Des perspectives de croissance stables à moyen terme
Selon les projections du FMI, le produit intérieur brut (PIB) réel du Maroc devrait progresser de 4,4 % en 2026, de 4,5 % en 2027, avant de se stabiliser autour de 4 % à moyen terme. Cette trajectoire repose notamment sur une normalisation de la production agricole et la poursuite des grands chantiers d’investissement, avec une participation accrue du secteur privé.
Inflation et équilibre macroéconomique
Le FMI prévoit une hausse temporaire de l’inflation en 2026, principalement liée à l’augmentation des prix de l’énergie, avant un retour vers un niveau proche de 2 % à moyen terme. L’institution souligne également que les réserves internationales du Maroc devraient rester à un niveau confortable, soutenant la stabilité financière du pays.

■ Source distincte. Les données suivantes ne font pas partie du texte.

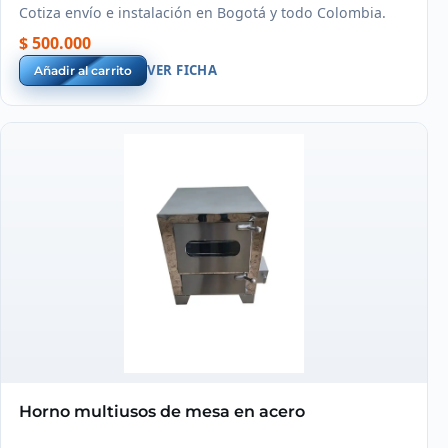
Cotiza envío e instalación en Bogotá y todo Colombia.
$ 500.000
VER FICHA
Añadir al carrito
Horno multiusos de mesa en acero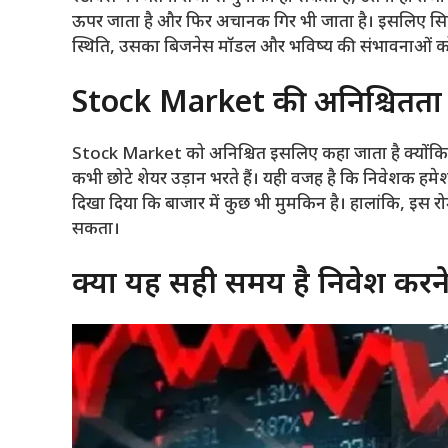
ऊपर जाता है और फिर अचानक गिर भी जाता है। इसलिए सिर्
स्थिति, उसका बिजनेस मॉडल और भविष्य की संभावनाओं क
Stock Market की अनिश्चितता
Stock Market को अनिश्चित इसलिए कहा जाता है क्योंकि यहा
कभी छोटे शेयर उड़ान भरते हैं। यही वजह है कि निवेशक हमेश
दिखा दिया कि बाजार में कुछ भी मुमकिन है। हालांकि, इस र
सकता।
क्या यह सही समय है निवेश करन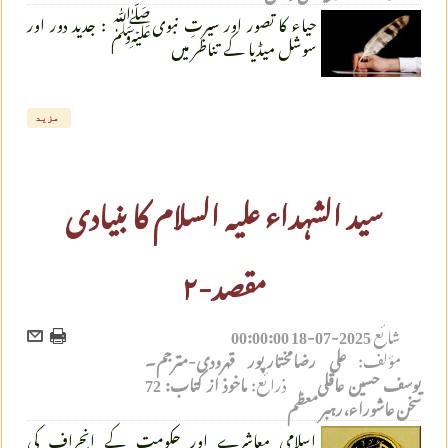
حیاء کا تصور اور سیرتِ نبویﷺ : جدید دور اور
سوشل میڈیا کے تناظر میں
مزید
سید الشہداء علیہ السلام کا بنیادی
مقصد-۲
شائع
2025-07-18 00:00:00
مؤلف:
علی رضامختارپور قهرودی-مترجم۔
یوسف حسین عاقلی
ذرائع:
ماخوذ از کتاب: 72
سخن عاشوراء،رہبر معظم
اسلامی معاشرے اور حکومت کے انحراف کی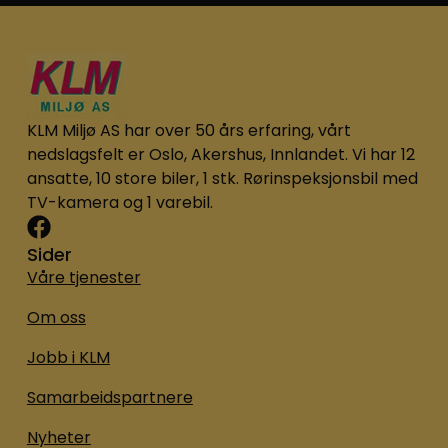
KLM Miljø AS har over 50 års erfaring, vårt
nedslagsfelt er Oslo, Akershus, Innlandet. Vi har 12
ansatte, 10 store biler, 1 stk. Rørinspeksjonsbil med
TV-kamera og 1 varebil.
Sider
Våre tjenester
Om oss
Jobb i KLM
Samarbeidspartnere
Nyheter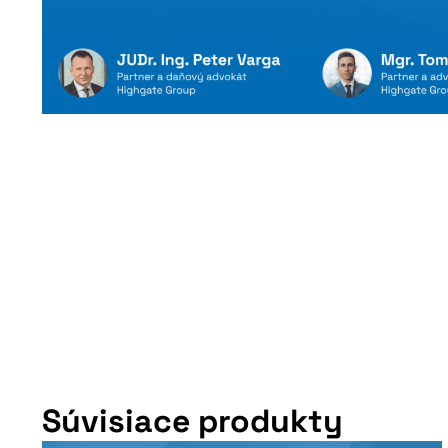
Súvisiace produkty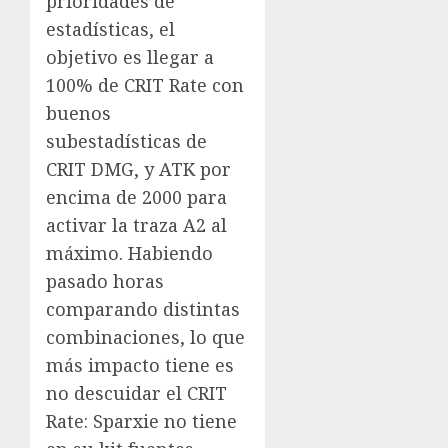
prioridades de
estadísticas, el
objetivo es llegar a
100% de CRIT Rate con
buenos
subestadísticas de
CRIT DMG, y ATK por
encima de 2000 para
activar la traza A2 al
máximo. Habiendo
pasado horas
comparando distintas
combinaciones, lo que
más impacto tiene es
no descuidar el CRIT
Rate: Sparxie no tiene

Une dette sous contrôle et des fondamentaux solides
Le rapport indique que les déficits budgétaires restent compatibles avec une réduction progressive du ratio dette/PIB, qui devrait atteindre environ 60,5 % d’ici 2031. Le FMI met en avant la solidité des politiques macroéconomiques marocaines ainsi que la robustesse des cadres institutionnels du Royaume.
Un soutien renouvelé du FMI
Le directeur général adjoint du FMI a réaffirmé que le Maroc continue de remplir les conditions d’accès à la ligne de crédit modulable, confirmant la confiance de l’institution dans la gestion économique du pays.
Le FMI insiste toutefois sur la nécessité de maintenir des politiques prudentes face aux tensions géopolitiques et aux incertitudes économiques mondiales. L’accent doit être mis sur les réformes structurelles, l’investissement dans le capital humain et la création d’emplois. La capacité du Maroc à maintenir ce rythme de croissance dépendra de la stabilité des prix de l’énergie, de la dynamique agricole et de la poursuite des réformes structurelles engagées.